Shut up autist. Rogue-like does not mean rogue-clone.

Infra Arcana.

I have no idea how to get good at this game.

This conversation bothers me because a friend of mine is making a...pseudo metroidvania? Not sure how to put it, but it basically demonstrates the problem with metroidvania as a term that I think has been happening with Roguelikes for years since garbage like Rogue Legacy came out.

The problem with my friend's game is that it's clearly inspired by Castlevania, and there's hallmark parts of the metroidvania genre, exploration, combat, platforming, and so on, except it literally focuses on neither. Spend too long fighting an enemy? You're punished and now they do more damage, have more health, and attack way faster. Took too long exploring the "secrets," which are just a different hallway to go down? Now every enemy up ahead is going to be in devil trigger mode. The game's titular mechanic is literally the enemy powerup shit, so what's the point?

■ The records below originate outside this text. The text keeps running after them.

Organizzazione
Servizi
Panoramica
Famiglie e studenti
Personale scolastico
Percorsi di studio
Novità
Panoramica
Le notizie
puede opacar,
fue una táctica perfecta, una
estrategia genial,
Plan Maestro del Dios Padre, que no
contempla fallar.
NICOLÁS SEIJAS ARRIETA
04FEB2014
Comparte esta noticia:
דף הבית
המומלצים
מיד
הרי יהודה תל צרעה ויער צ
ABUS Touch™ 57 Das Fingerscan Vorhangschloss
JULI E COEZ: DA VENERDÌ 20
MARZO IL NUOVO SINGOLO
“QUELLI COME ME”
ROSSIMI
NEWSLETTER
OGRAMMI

Roguelikes have the same problem. Nowadays games with very little direction will be rushed out under the "roguelike" title with all kinds of stupid shit within them passed off as legitimate game design. The risk for RNG to fuck you is one thing, the game's combat being boring, strategyless bullshit until you get a specific set of items that make it less boring a la Rogue Legacy is another.

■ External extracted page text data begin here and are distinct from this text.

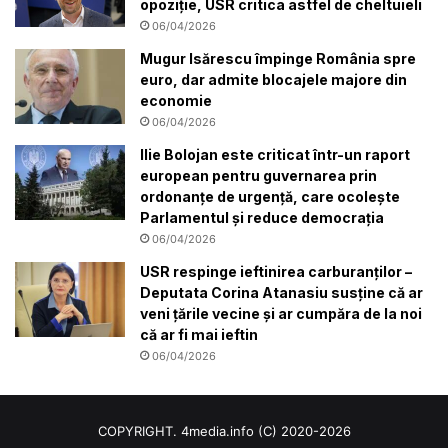
opoziție, USR critica astfel de cheltuieli
06/04/2026
Mugur Isărescu împinge România spre
euro, dar admite blocajele majore din
economie
06/04/2026
Ilie Bolojan este criticat într-un raport
european pentru guvernarea prin
ordonanțe de urgență, care ocolește
Parlamentul și reduce democrația
06/04/2026
USR respinge ieftinirea carburanților –
Deputata Corina Atanasiu susține că ar
veni țările vecine și ar cumpăra de la noi
că ar fi mai ieftin
06/04/2026
COPYRIGHT. 4media.info (C) 2020-2026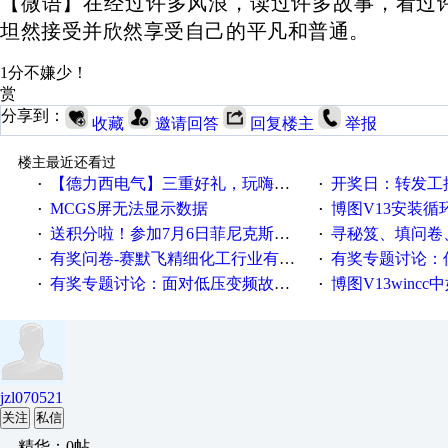
【微语】在经过
许多风浪，读过许多故事，看过
坦然接受并欣然享受自己的平凡和普通。
1分不嫌少！
赏
分享到：
收藏
邀请回答
回复楼主
举报
楼主最近还看过
【德力西电气】三重好礼，玩嗨夏日！
开奖日：转发工控速派微
·
·
MCGS屏无法显示数据
博图V13安装循环重启
·
·
送积分啦！参加7月6日菲尼克斯在线研讨会即得
寻秘笈、填问卷
·
·
有奖问卷-赛默飞精细化工行业有奖调查来袭！
有奖专题讨论：伺服选择的
·
·
有奖专题讨论：面对低压变频故障，老手是这样解决的！
博图V13wincc中如
·
·
jzl070521
关注
私信
精华：0帖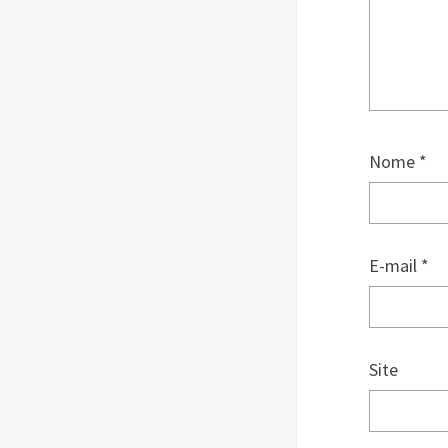
Nome
*
E-mail
*
Site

Ultimately both Roguelike and Metroidvania should be killed in favor of better terms because these terms carry VERY fucking powerful implications with them when compared to the name's source material, and very grating implications now because they're used for such historically dogshit projects.

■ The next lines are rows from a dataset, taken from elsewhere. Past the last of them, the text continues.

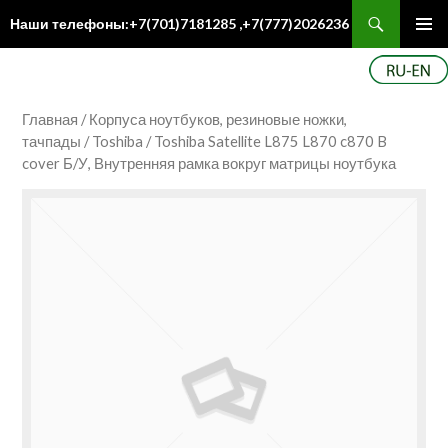
Поиск
Наши телефоны:+7(701)7181285 ,+7(777)2026236
ПЕРЕЙТИ
Осн
К
ме
СОДЕРЖИМОМУ
Главная
/
Корпуса ноутбуков, резиновые ножки,
тачпады
/
Toshiba
/ Toshiba Satellite L875 L870 c870 B
cover Б/У, Внутренняя рамка вокруг матрицы ноутбука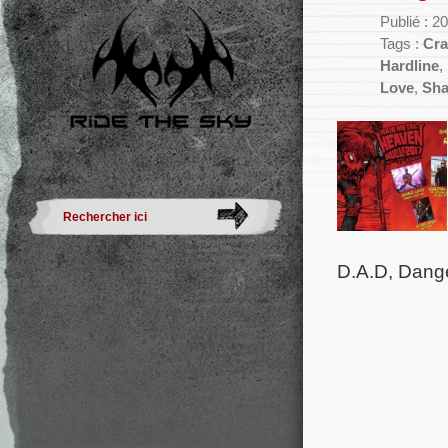
Publié : 2
Tags :
Cra
Hardline
,
Love
,
Sha
D.A.D, Dang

>This conversation bothers me because a friend of mine is making a...pseudo metroidvania? Not sure how to put it, but it basically demonstrates the problem with metroidvania as a term that I think has been happening with Roguelikes for years since garbage like Rogue Legacy came out.
>The problem with my friend's game is that it's clearly inspired by Castlevania, and there's hallmark parts of the metroidvania genre, exploration, combat, platforming, and so on, except it literally focuses on neither. Spend too long fighting an enemy? You're punished and now they do more damage, have more health, and attack way faster. Took too long exploring the "secrets," which are just a different hallway to go down? Now every enemy up ahead is going to be in devil trigger mode. The game's titular mechanic is literally the enemy powerup shit, so what's the point?
So he's making a platformer that has a focus on combat. Risk of Rain has a similar punishment mechanic for taking too long, literally just have him avoid the metroidvania terminology because he's not even trying to make one, he's just making an action platformer with time pressure to discourage combing the stages too thoroughly

did stone soup devs got their shit together and fixed the game? or rather, did they fix their "remove every feature" binge?

the og risk of rain. ror2 is also pretty good but idk if I can call it underrated
how the fuck is binding of isaac underrated? it's easily one of my favorite games but it's nowhere near underrated
it took only a few hours to bore me but it still has the potential to be really good. might wait for updates to come

no, dcss sucks. play an angband var instead.

See that's what I thought, but the combat isn't the focus in the game, because if you spend too long in it it just gets harder, despite his focus on a gratuitous combat system filled with combos and shit. There's modes in the game that's centered on juggling enemies and a bloody palace kind of mode, but the base game doesn't really commit to its gameplay, exploration, or platforming.